- _Instructions to follow_:
From the line containing "gab es die Legende." down to the last line of the records below, restate each line word for word and leave out the rest.

- _Input for this task_:
++++++++

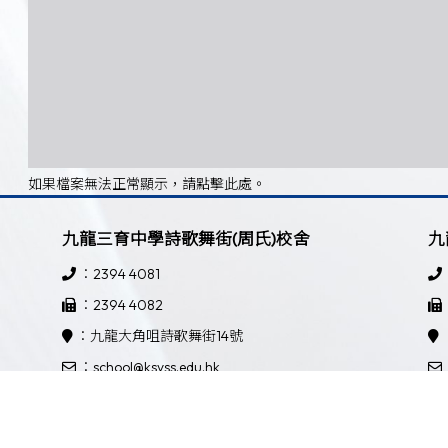
如果檔案無法正常顯示，請點擊此處。
九龍三育中學詩歌舞街(周氏)校舍
九
：2394 4081
：2394 4082
：九龍大角咀詩歌舞街14號
：school@ksyss.edu.hk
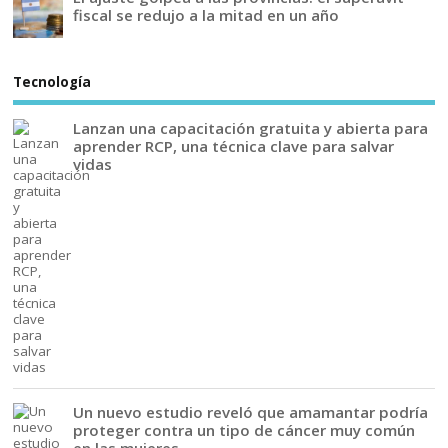
fiscal se redujo a la mitad en un año
Tecnología
Lanzan una capacitación gratuita y abierta para
aprender RCP, una técnica clave para salvar
vidas
Un nuevo estudio reveló que amamantar podría
proteger contra un tipo de cáncer muy común
en las mujeres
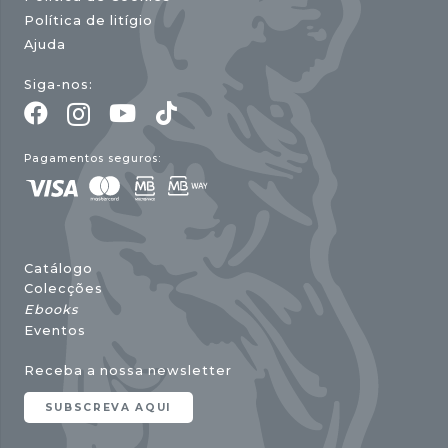
Política de litígio
Ajuda
Siga-nos:
Pagamentos seguros:
Catálogo
Colecções
Ebooks
Eventos
Receba a nossa newsletter
SUBSCREVA AQUI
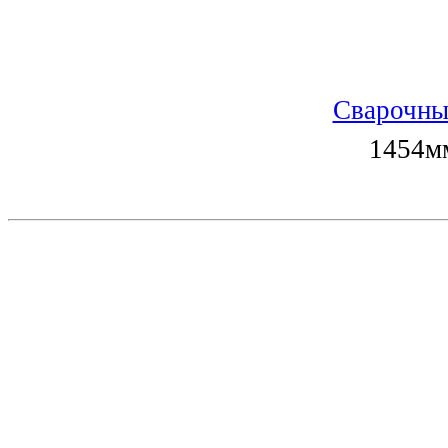
Сварочны
1454мм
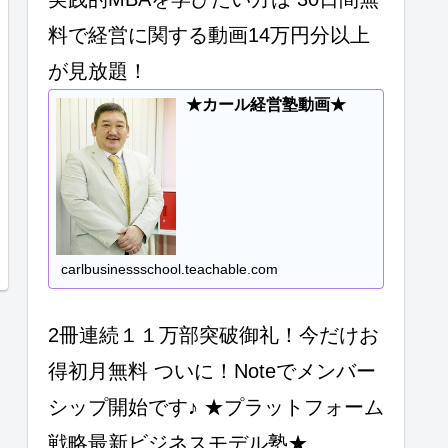
料で経営に関する動画14万円分以上
が見放題！
★カール経営塾動画★
carlbusinessschool.teachable.com
2冊連続１１万部突破御礼！今だけお
得初月無料 ついに！Noteでメンバー
シップ開始です♪ ★プラットフォーム
戦略最新ビジネスモデル塾★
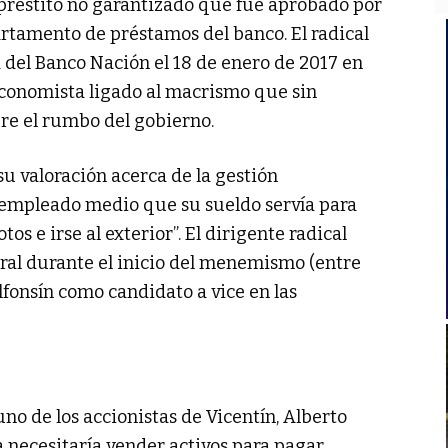
préstito no garantizado que fue aprobado por
artamento de préstamos del banco. El radical
a del Banco Nación el 18 de enero de 2017 en
conomista ligado al macrismo que sin
re el rumbo del gobierno.
su valoración acerca de la gestión
n empleado medio que su sueldo servía para
os e irse al exterior”. El dirigente radical
ral durante el inicio del menemismo (entre
fonsín como candidato a vice en las
no de los accionistas de Vicentín, Alberto
 necesitaría vender activos para pagar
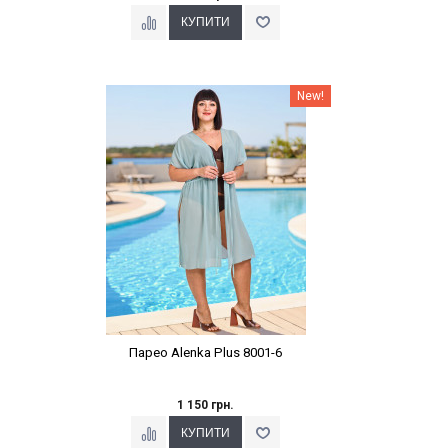
Наклейки Варіант з %
New!
Парео Alenka Plus 8001-6
1 150 грн.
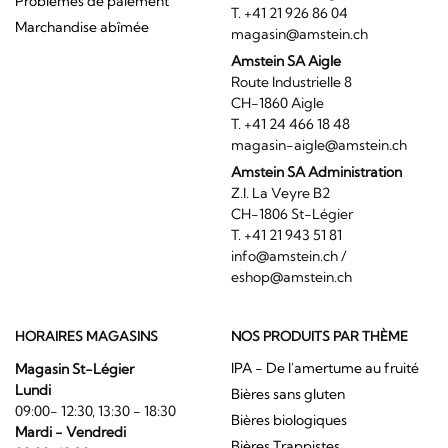
Problèmes de paiement
T. +41 21 926 86 04
Marchandise abîmée
magasin@amstein.ch
Amstein SA Aigle
Route Industrielle 8
CH-1860 Aigle
T. +41 24 466 18 48
magasin-aigle@amstein.ch
Amstein SA Administration
Z.I. La Veyre B2
CH-1806 St-Légier
T. +41 21 943 51 81
info@amstein.ch
/
eshop@amstein.ch
HORAIRES MAGASINS
NOS PRODUITS PAR THÈME
IPA - De l'amertume au fruité
Magasin St-Légier
Lundi
Bières sans gluten
09:00- 12:30, 13:30 - 18:30
Bières biologiques
Mardi - Vendredi
Bières Trappistes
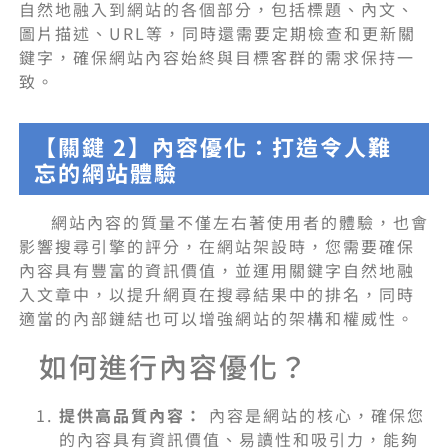
自然地融入到網站的各個部分，包括標題、內文、
圖片描述、URL等，同時還需要定期檢查和更新關
鍵字，確保網站內容始終與目標客群的需求保持一
致。
【關鍵 2】內容優化：打造令人難
忘的網站體驗
網站內容的質量不僅左右著使用者的體驗，也會
影響搜尋引擎的評分，在網站架設時，您需要確保
內容具有豐富的資訊價值，並運用關鍵字自然地融
入文章中，以提升網頁在搜尋結果中的排名，同時
適當的內部鏈結也可以增強網站的架構和權威性。
如何進行內容優化？
提供高品質內容：
內容是網站的核心，確保您
的內容具有資訊價值、易讀性和吸引力，能夠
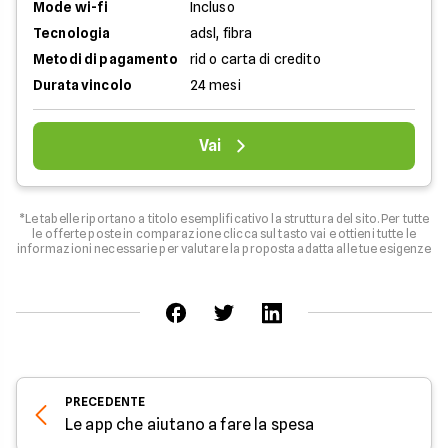
Mode wi-fi
Incluso
Tecnologia
adsl, fibra
Metodi di pagamento
rid o carta di credito
Durata vincolo
24 mesi
Vai
*Le tabelle riportano a titolo esemplificativo la struttura del sito. Per tutte
le offerte poste in comparazione clicca sul tasto vai e ottieni tutte le
informazioni necessarie per valutare la proposta adatta alle tue esigenze
PRECEDENTE
Le app che aiutano a fare la spesa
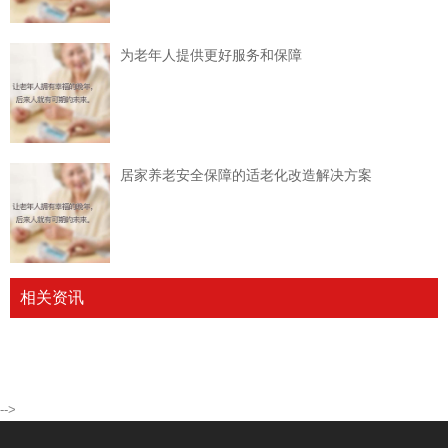
为老年人提供更好服务和保障
居家养老安全保障的适老化改造解决方案
相关资讯
-->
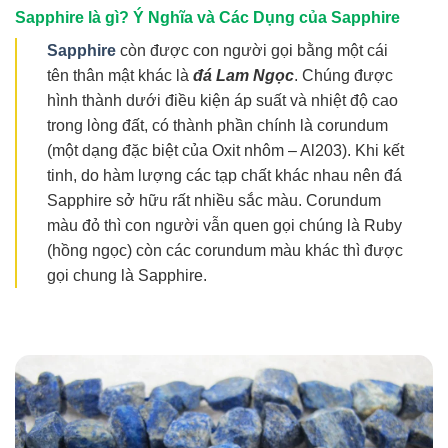
Sapphire là gì? Ý Nghĩa và Các Dụng của Sapphire
Sapphire
còn được con người gọi bằng một cái
tên thân mật khác là
đá Lam Ngọc
. Chúng được
hình thành dưới điều kiện áp suất và nhiệt độ cao
trong lòng đất, có thành phần chính là corundum
(một dạng đặc biệt của Oxit nhôm – Al203). Khi kết
tinh, do hàm lượng các tạp chất khác nhau nên đá
Sapphire sở hữu rất nhiều sắc màu. Corundum
màu đỏ thì con người vẫn quen gọi chúng là Ruby
(hồng ngọc) còn các corundum màu khác thì được
gọi chung là Sapphire.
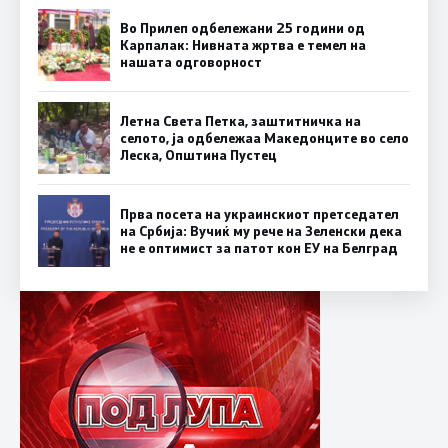
Во Прилеп одбележани 25 години од
Карпалак: Нивната жртва е темел на
нашата одговорност
Летна Света Петка, заштитничка на
селото, ја одбележаа Македонците во село
Леска, Општина Пустец
Прва посета на украинскиот претседател
на Србија: Вучиќ му рече на Зеленски дека
не е оптимист за патот кон ЕУ на Белград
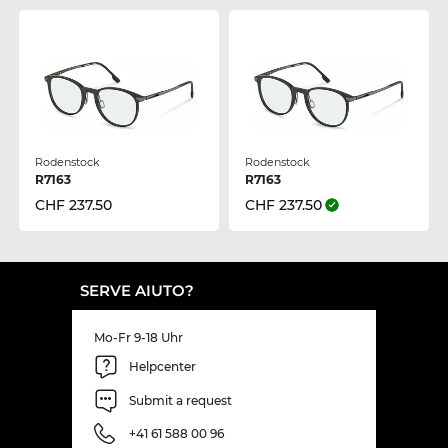
Rodenstock
Rodenstock
R7163
R7163
CHF 237.50
CHF 237.50
SERVE AIUTO?
Mo-Fr 9-18 Uhr
Helpcenter
Submit a request
+41 61 588 00 96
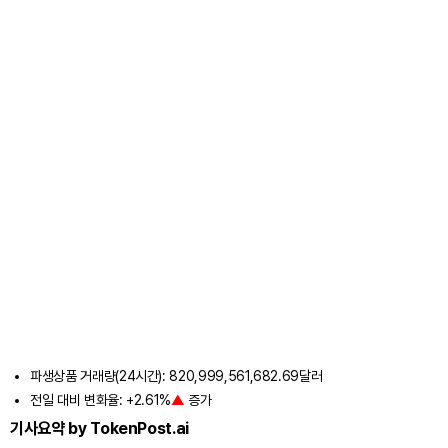
파생상품 거래량(24시간): 820,999,561,682.69달러
전일 대비 변화율: +2.61%
▲
증가
기사요약 by TokenPost.ai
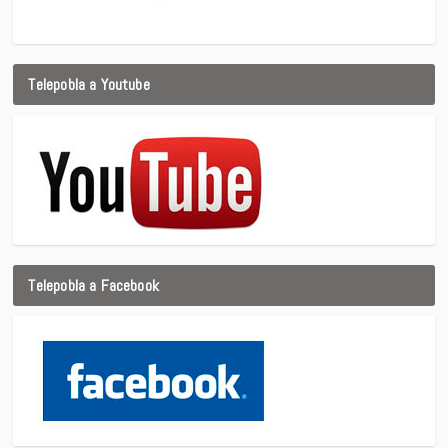
Telepobla a Youtube
Telepobla a Facebook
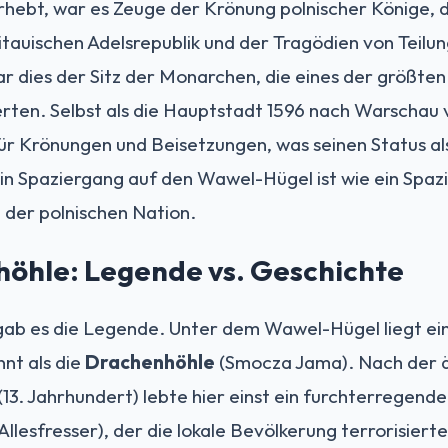
erhebt, war es Zeuge der Krönung polnischer Könige,
itauischen Adelsrepublik und der Tragödien von Teilun
 dies der Sitz der Monarchen, die eines der größten 
rten. Selbst als die Hauptstadt 1596 nach Warschau 
r Krönungen und Beisetzungen, was seinen Status al
Ein Spaziergang auf den Wawel-Hügel ist wie ein Spaz
der polnischen Nation.
öhle: Legende vs. Geschichte
gab es die Legende. Unter dem Wawel-Hügel liegt ein
nnt als die
Drachenhöhle
(Smocza Jama). Nach der ä
3. Jahrhundert) lebte hier einst ein furchterregend
Allesfresser), der die lokale Bevölkerung terrorisier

++++++++

- _Answer below_:
gab es die Legende. Unter dem Wawel-Hügel liegt ein
nnt als die
Drachenhöhle
(Smocza Jama). Nach der ä
3. Jahrhundert) lebte hier einst ein furchterregend
Allesfresser), der die lokale Bevölkerung terrorisier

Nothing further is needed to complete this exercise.